=== ASSIGNMENT ===
Retrieve every line of the data holding the word "Finocchiaro".

=== MATERIAL SHOWN ===

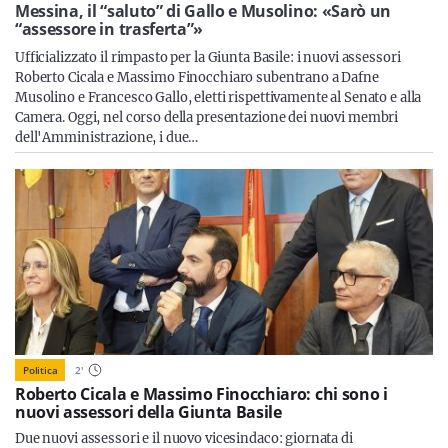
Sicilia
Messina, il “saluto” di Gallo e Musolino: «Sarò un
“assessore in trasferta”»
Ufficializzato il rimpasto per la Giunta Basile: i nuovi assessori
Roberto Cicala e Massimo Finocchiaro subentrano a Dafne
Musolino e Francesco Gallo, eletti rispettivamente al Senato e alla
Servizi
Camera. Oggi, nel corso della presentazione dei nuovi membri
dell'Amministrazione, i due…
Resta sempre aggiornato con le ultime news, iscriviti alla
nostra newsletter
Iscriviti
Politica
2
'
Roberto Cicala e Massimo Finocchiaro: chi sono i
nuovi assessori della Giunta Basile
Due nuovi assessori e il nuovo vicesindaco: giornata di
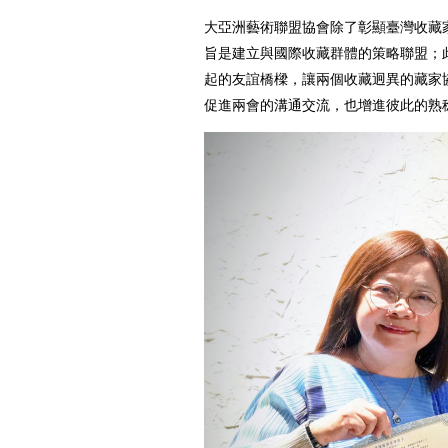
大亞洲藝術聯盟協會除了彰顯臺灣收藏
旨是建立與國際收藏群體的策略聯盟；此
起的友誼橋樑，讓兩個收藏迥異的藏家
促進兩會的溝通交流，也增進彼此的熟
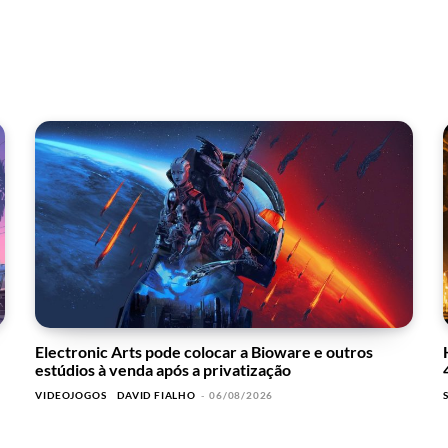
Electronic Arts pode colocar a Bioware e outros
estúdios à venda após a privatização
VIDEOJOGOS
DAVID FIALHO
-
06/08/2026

===
=== MATERIAL SHOWN ===

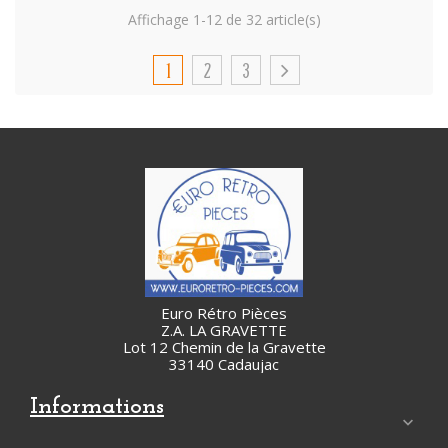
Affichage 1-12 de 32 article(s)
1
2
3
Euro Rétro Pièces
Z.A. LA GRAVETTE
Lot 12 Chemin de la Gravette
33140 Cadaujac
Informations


===

=== TASK ANSWER ===
Roberto Cicala e Massimo Finocchiaro subentrano a Dafne
Roberto Cicala e Massimo Finocchiaro: chi sono i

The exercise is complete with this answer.